I think that water spasing defined by some forces (like Van der Vaals). And this size is more o less constant in one lipid membrabe. If we speak about small angle scattering (X-ray or neutron) we must remember that all sizes, which we obtain by this method, are averaged over all sample volume. If you have one water spacing at one part of vesicle, another spacing at another part - SAXS will give you some average size from all such parts which are in X-ray beam.

Dmytro is correct, the balance of forces (van der Waals, hydration, undulation repulsion, electrostatic) is responsible for the water spacing and SAXS gives an average of water spacings. Papers by Horia Petrache, Adrian Parsegian, John Nagle and Stephanie Tristram-Nagle might be helpful.

It isn't so much a matter of technique used to determine spacing* as it is about the state of equilibrium between different forces to achieve the least strained lipid layer. 

* Averaging of X-ray diffraction can easily be overcome by actually viewing individual segments of lipid bilayers using electron microscopy and such measurements have been made decades ago.
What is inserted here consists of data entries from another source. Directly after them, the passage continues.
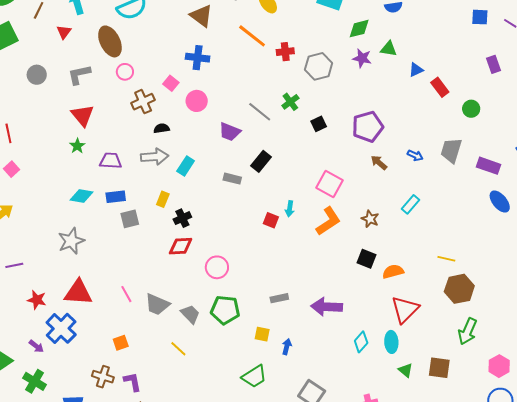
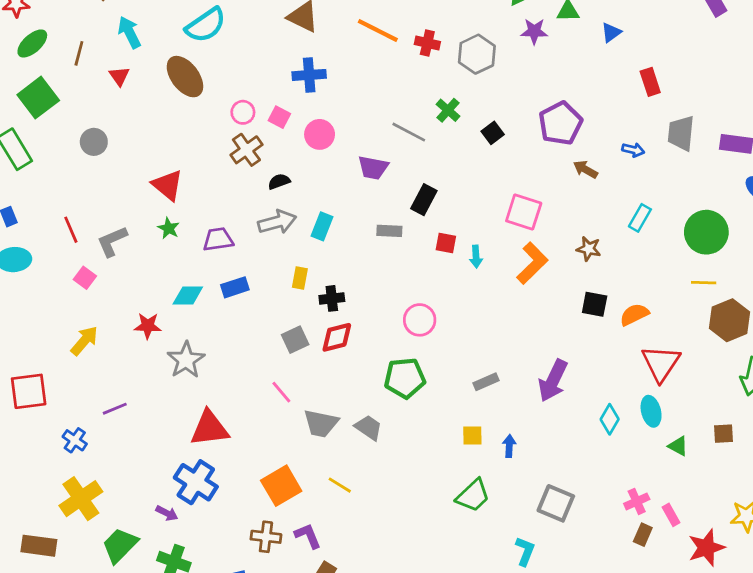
red cross: (285, 52) -> (427, 43), turned 30
pink circle: (125, 72) -> (243, 112), moved
gray L-shape: (79, 75) -> (112, 241), moved
red rectangle: (440, 87) -> (650, 82), moved, turned 30
green circle: (471, 109) -> (706, 232), moved, size x1.8
black cross: (182, 218) -> (332, 298), turned 30
gray square: (130, 219) -> (295, 340), moved
red square: (271, 220) -> (446, 243), moved
pink circle: (217, 267) -> (420, 320), moved
pink line: (126, 294) -> (281, 392), moved
red star: (37, 300) -> (148, 326), moved
purple arrow: (327, 307) -> (553, 381), turned -56
green pentagon: (225, 310) -> (405, 378), moved
orange square: (121, 343) -> (281, 486), size x1.8
yellow line: (178, 349) -> (340, 485), moved
brown square: (439, 368) -> (724, 434), size x0.7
It depends on the amount of water, since the multilamellar system forms in excess but not too much of water. Otherwise you will get micelles or vesicles or even monolayer at the surface (Langmuir–Blodgett thin films). The thing is that SAXS is not so sensitive to that variation of multilamellar water thickness. But the main reason why lipids are at the surface and with more or less the same water thickness between their bilayers is a density effect and the hydration force (after fully hydrating lipid heads water is expelled from the gap due to the combination of gravity-density and electrostatic-hydrophobic forces, but with the increase of water amount that gap due to Brownian motion and entropy gradient will increase, however SAXS cannot efficiently trace that amount of increase due to lack of sensitivity-resolution and perfect samples).